▶ _The task_
Find every line below with the word "werden" in it, and copy each one.

**** Provided entries ****

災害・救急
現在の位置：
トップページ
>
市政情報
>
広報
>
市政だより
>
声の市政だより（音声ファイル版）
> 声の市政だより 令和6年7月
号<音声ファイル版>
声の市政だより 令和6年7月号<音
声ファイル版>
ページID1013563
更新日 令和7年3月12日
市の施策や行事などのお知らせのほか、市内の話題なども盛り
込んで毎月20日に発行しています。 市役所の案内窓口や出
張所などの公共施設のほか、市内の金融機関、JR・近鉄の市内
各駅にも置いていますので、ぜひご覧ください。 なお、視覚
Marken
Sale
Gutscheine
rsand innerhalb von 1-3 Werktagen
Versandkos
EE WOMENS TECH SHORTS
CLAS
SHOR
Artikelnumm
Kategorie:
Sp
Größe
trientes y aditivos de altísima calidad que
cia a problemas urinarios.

****
**** Provided entries ****

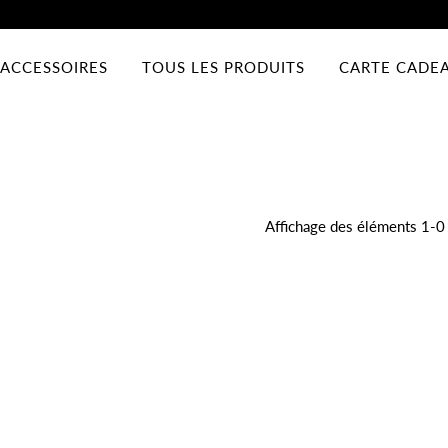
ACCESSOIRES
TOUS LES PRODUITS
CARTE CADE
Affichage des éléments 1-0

****
**** Provided entries ****

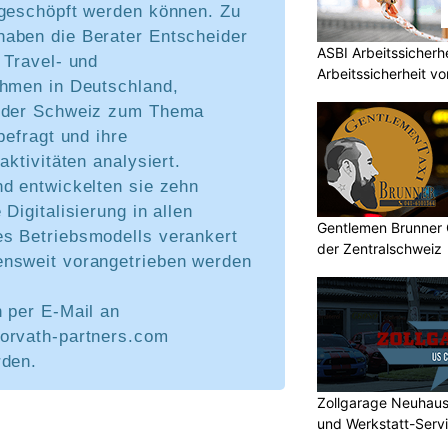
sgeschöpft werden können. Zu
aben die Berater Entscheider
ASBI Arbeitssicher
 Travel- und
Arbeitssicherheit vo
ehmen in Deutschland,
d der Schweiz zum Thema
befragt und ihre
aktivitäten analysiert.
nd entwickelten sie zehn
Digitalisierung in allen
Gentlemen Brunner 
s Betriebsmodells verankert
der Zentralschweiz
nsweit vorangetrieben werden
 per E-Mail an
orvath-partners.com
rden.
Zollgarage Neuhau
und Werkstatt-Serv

****

▶ _Solution below_
sgeschöpft werden können. Zu
nsweit vorangetrieben werden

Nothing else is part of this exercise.